Grammar of a language (that is phonology or morphosyntax) does not depend on on geography/climate and mostly also on culture/religion. You can see that easily in Europe where you have all sorts of languages within more or less comparable area (highly synthetic Ancient Greek, Latin and Czech, analytic Romance languages or German, agglutinative languages like Basque or Turkish, isolating languages like English).
Furthermore most of these languages have the same origin, i.e. most of them are Indo-European, and current reconstructions indicate this was a highly inflected language, yet we have very wide variety of language types originating from it.

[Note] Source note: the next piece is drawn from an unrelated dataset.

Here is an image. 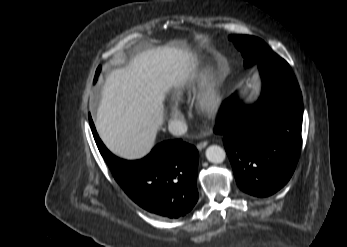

Geographically, the only influence that you can find is the one of language contact but you ruled it out by postulating "isolated geographical setting".
Culture/religion can have influence on language structure but typically on higher levels than grammar, i.e. semantics, pragmatics and vocabulary (and vice versa - the language has an influence on the culture). Generally speaking, we can say culture represents the way we see the world, therefore it includes the mental constructs we use to interpret it, which are typically reflected in a language somehow.
The influences in grammar or usually much less frequent but if there is some super important cultural feature, it might be somehow reflected. E.g. in Japan, there used to be (and still partially is) very important element of politeness and social stratification. This is reflected in Japanese language, where you have many honorific pronouns (compared to typical European that has typically 2 levels in singular: 2nd person singular pronoun for relations of acquaintance and more, 2nd person plural pronoun for politeness; and no distinction in plural) and even some honorific verbs, maybe there are even some different morphological structures.
Another interesting example is spatial and temporal metaphors - in European languages, the timeflow metaphor is based on you moving through the world, i.e. you move forward and therefore what was (the past) is behind you, whereas what is going to be (the future) is in front of you. In certain Native American languages (Quechua, Aymara,...), it is the time that moves around you, not you in it, and it moves the opposite direction - you can see/remember what was (the past), therefore it lies in front of you, whereas what is going to come (the future) remains to be seen and therefore it lies behind you.
I will not go as far as to say this example is purely accidental since there might be some hidden factors making more likely for a culture to develop the metaphor one way or the other but you can certainly look at it as accidental.
However, what I do believe that has an indirect influence, is the... let's say, state of civilisation. If you have a large and interconnected civilisation with lots of people who can write (say the Roman Empire), it is likely that the development of the linguistic/phonological structures is delayed significantly (even for centuries) because it is much more difficult for a change to prevail. When the civilisation breaks down into smaller, isolated units and the writing is limited to the elites, the evolution kicks off and the languages mutate wildly and become mutually uncomprehensible (say spoken Romance languages before Latin relexification)
Regarding the literature, I would start with something from Sapir & Whorf, the linguists that are considered the fathers of linguistic typology. However I do not know any serious sources that would link linguistic structures to particular extra-linguistic phenomena (there were some attempts in Soviet linguistics but they were as short-lived as their authors and very bad science). Concerning the evolution, this is a rather new outlook so there is not that much, but you can actually look into evolutionary biology where some linguists like to look for inspiration (e.g. Flegr: Frozen Evolution gives the maths for development of a genetic feature based on the size of the population).